Exercise goal:
Whenever the word "Your" appears on a line of the material below, that line is counted; state the total alone.
::::
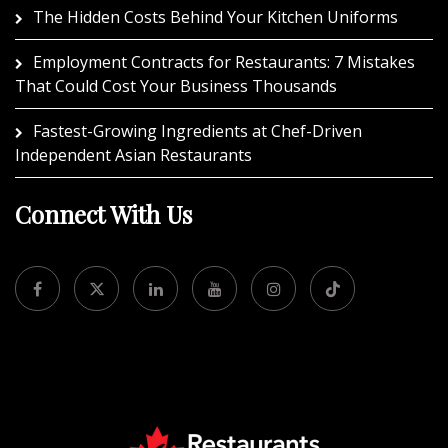
The Hidden Costs Behind Your Kitchen Uniforms
Employment Contracts for Restaurants: 7 Mistakes
That Could Cost Your Business Thousands
Fastest-Growing Ingredients at Chef-Driven
Independent Asian Restaurants
Connect With Us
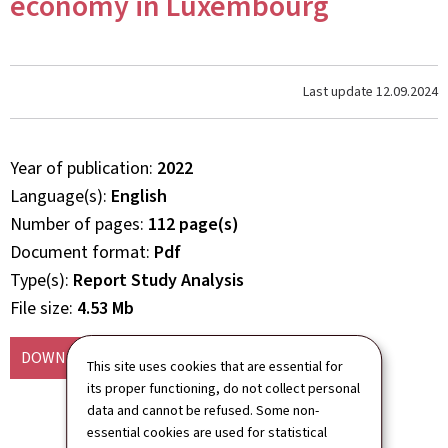
economy in Luxembourg
Last update
12.09.2024
Year of publication
2022
Language(s)
English
Number of pages
112 page(s)
Document format
Pdf
Type(s)
Report Study Analysis
File size
4.53 Mb
DOWNLOAD
(EN, PDF - 4.53 MB)
This site uses cookies that are essential for
its proper functioning, do not collect personal
data and cannot be refused. Some non-
essential cookies are used for statistical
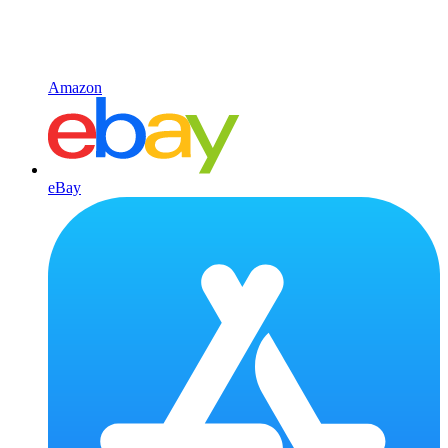
Amazon
eBay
::::
Exercise result:
2